ASSIGNMENT:
Each line below should be repeated exactly, but no picture should be carried over.

DATA FOR THE TASK:
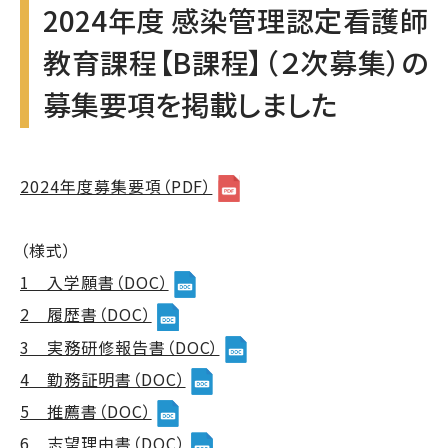
2024年度 感染管理認定看護師
教育課程【B課程】（２次募集）の
募集要項を掲載しました
2024年度募集要項（PDF）
（様式）
1 入学願書（DOC）
2 履歴書（DOC）
3 実務研修報告書（DOC）
4 勤務証明書（DOC）
5 推薦書（DOC）
6 志望理由書（DOC）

RESPONSE TO THIS TASK:
2024年度 感染管理認定看護師
教育課程【B課程】（２次募集）の
募集要項を掲載しました
2024年度募集要項（PDF）
（様式）
1 入学願書（DOC）
2 履歴書（DOC）
3 実務研修報告書（DOC）
4 勤務証明書（DOC）
5 推薦書（DOC）
6 志望理由書（DOC）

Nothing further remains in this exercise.